AGGIORNAMENTO 11.50: Il ministro dell’interno Nicolae Moga si è dimesso. Moga dice di aver preso questa decisione per difendere “il prestigio del ministero.”. L’ormai ex ministro ha chiuso l’annuncio auspicando che “avvenimenti tragici come questi non accadano più in futuro”.
Negli ultimi giorni l’opinione pubblica romena dibatte soltanto del terribile omicidio avvenuto a Caracal, una piccola cittadina del sud, dove una quindicenne, Alexandra Măceșanu, è stata rapita, violentata e infine uccisa da un uomo, tale Gheorghe Dincă, accusato di aver già assassinato un’altra ragazza nella scorsa primavera con modalità spaventosamente simili.
Il delitto ha scosso l’intero paese, non soltanto per la sua efferatezza, ma anche e soprattutto a causa del comportamento delle forze dell’ordine. Prima di essere uccisa Alexandra è riuscita a mettersi in contatto con la polizia, fornendo dati importanti sull’ubicazione della casa dove era sequestrata; la sua disperata richiesta d’aiuto è stata tuttavia ignorata dal funzionario del centralino d’emergenza, che ha scambiato la telefonata per una burla e ha invitato la ragazza, secondo quanto riportano alcune testate, a non tenere la linea occupata.
Le rivelazioni sul comportamento dei poliziotti hanno scatenato un’ondata di indignazione e proteste. Come spesso accade in Romania, il tragico evento di cronaca si è trasformato in un pretesto per lanciarsi contro l’intero sistema politico e istituzionale: la scarsa efficienza, anche se potremmo addirittura parlare di totale incompetenza, dei poliziotti del 112 (il numero romeno delle emergenze) viene imputata alla corruzione e al malaffare che dominano le assunzioni pubbliche ad ogni livello. Dimostrazioni sono state organizzate nei giorni scorsi di fronte al ministero dell’Interno e nelle principali strade di Bucarest. Ieri un gruppo di manifestanti si è radunato di fronte alla sede del partito social-democratico, urlando improperi all’indirizzo di membri del partito, accusati di essere corresponsabili dell’omicidio.
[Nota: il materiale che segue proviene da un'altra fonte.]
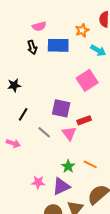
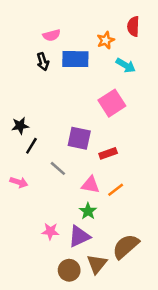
black star: (14, 85) -> (20, 126), moved
pink triangle: (69, 133) -> (91, 185), moved, turned -42
orange line: (90, 164) -> (116, 190), moved, turned -64

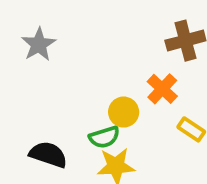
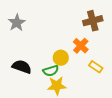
black semicircle: (48, 155) -> (22, 67), moved

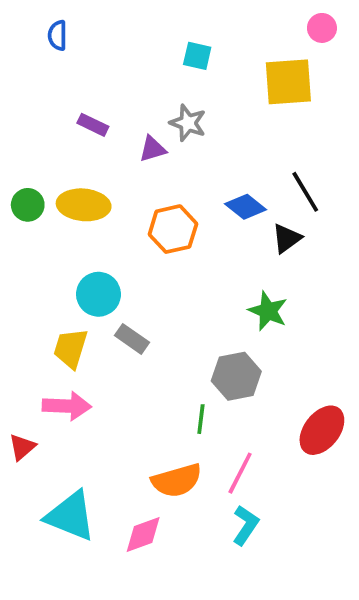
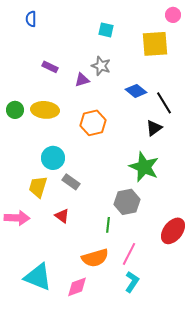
blue diamond: (246, 207) -> (136, 91), moved
green star: (268, 311) -> (144, 167), size x1.4
pink arrow: (67, 406) -> (17, 218), moved
red triangle: (22, 447) -> (62, 216), moved, turned -42

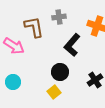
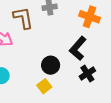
black L-shape: (72, 45) -> (78, 48), moved

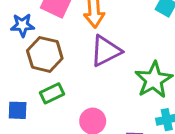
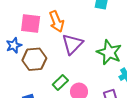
green rectangle: (52, 93) -> (60, 82), moved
Non è la prima volta che in Romania un evento di cronaca scatena proteste e manifestazioni contro l’intero sistema politico e istituzionale. Nel 2015, a seguito dell’incendio della discoteca Colectiv di Bucarest, che causò la morte di decine di ragazzi, il governo guidato dal social-democratico Victor Ponta fu costretto a dimettersi sotto i colpi delle enormi dimostrazioni di piazza. Anche in quel caso, la morte delle vittime venne imputata alla corruzione e all’inefficienza della pubblica amministrazione di Bucarest, che aveva concesso troppo facilmente la licenza a un locale con chiari problemi strutturali. Ovviamente i responsabili ultimi della tragedia, anche in quel caso, erano considerati i membri del governo e del partito social-democratico, dai più ritenuto l’unico dispensatore di malaffare del paese.
Per quanto ambiguo e spesso corrotto, risulta difficile credere che anche tragici eventi di cronaca possano essere sempre imputati al partito social-democratico, o alla corruzione. La corruzione sta diventando in Romania un’eminenza grigia astratta responsabile di ogni magagna che affligge il paese, e ogni occasione è buona per indignarsi contro le inefficienze del sistema. A ciò va aggiunto l’astio sempre crescente della popolazione nei confronti delle forze dell’ordine, siano esse gendarmeria o polizia; un rancore nato circa un anno fa, a seguito della manifestazione della diaspora terminata in violenza del 10 agosto 2018, quando manifestanti pacifici vennero massacrati senza apparente motivo dalla gendarmeria. Per questo un evento di cronaca nera diventa l’ennesimo pretesto per scendere in piazza e mostrare indignazione contro il sistema. A volte, tuttavia, la spiegazione più banale è anche quella più semplice. La povera Alexandra è stata vittima di un uomo crudele e di un poliziotto incompetente: due tragiche fatalità, di cui difficilmente si può accusare il PSD o il sistema corrotto.
Il modo in cui la gente reagisce a questi eventi ci dice però molto sulla situazione del paese e sul sentir comune: i romeni si sentono vittime di una struttura più grande di loro, alla quale imputano ogni cosa. Un sentimento che è un po’ figlio della storia e del retaggio comunista: lo stato è responsabile di qualsiasi cosa accada, sia essa bella o brutta, e il più delle volte purtroppo è brutta. Abituarsi alla libertà significa anche abituarsi al destino, anche tragico. Il non saper rassegnarsi al fato e il dover cercare sempre una motivazione superiore, più oscura, è un altro segno della transizione post-comunista mai terminata.